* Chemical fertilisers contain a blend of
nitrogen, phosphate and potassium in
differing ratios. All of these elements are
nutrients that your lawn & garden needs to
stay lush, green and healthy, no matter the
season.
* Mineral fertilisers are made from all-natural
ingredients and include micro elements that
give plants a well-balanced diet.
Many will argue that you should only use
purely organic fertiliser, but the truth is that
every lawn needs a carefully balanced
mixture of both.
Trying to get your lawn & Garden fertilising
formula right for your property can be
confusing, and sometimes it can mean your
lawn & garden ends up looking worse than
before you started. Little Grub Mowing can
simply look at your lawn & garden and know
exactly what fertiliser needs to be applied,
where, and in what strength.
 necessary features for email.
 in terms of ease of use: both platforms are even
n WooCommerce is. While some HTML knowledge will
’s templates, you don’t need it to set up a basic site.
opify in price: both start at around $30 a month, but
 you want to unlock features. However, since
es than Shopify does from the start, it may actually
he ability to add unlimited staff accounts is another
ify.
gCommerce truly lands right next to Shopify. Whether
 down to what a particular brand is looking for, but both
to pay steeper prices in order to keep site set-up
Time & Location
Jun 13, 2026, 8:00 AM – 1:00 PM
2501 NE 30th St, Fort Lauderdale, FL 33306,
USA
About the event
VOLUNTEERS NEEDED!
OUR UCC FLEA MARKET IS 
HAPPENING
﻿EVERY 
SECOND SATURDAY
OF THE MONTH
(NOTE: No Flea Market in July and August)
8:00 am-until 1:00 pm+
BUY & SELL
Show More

--

# WHAT NEEDS TO BE DONE
Output exactly the lines between the one containing "give plants a well-balanced diet." and the final line above, both inclusive.

# SOLUTION TO THIS TASK
give plants a well-balanced diet.
Many will argue that you should only use
purely organic fertiliser, but the truth is that
every lawn needs a carefully balanced
mixture of both.
Trying to get your lawn & Garden fertilising
formula right for your property can be
confusing, and sometimes it can mean your
lawn & garden ends up looking worse than
before you started. Little Grub Mowing can
simply look at your lawn & garden and know
exactly what fertiliser needs to be applied,
where, and in what strength.
 necessary features for email.
 in terms of ease of use: both platforms are even
n WooCommerce is. While some HTML knowledge will
’s templates, you don’t need it to set up a basic site.
opify in price: both start at around $30 a month, but
 you want to unlock features. However, since
es than Shopify does from the start, it may actually
he ability to add unlimited staff accounts is another
ify.
gCommerce truly lands right next to Shopify. Whether
 down to what a particular brand is looking for, but both
to pay steeper prices in order to keep site set-up
Time & Location
Jun 13, 2026, 8:00 AM – 1:00 PM
2501 NE 30th St, Fort Lauderdale, FL 33306,
USA
About the event
VOLUNTEERS NEEDED!
OUR UCC FLEA MARKET IS 
HAPPENING
﻿EVERY 
SECOND SATURDAY
OF THE MONTH
(NOTE: No Flea Market in July and August)
8:00 am-until 1:00 pm+
BUY & SELL
Show More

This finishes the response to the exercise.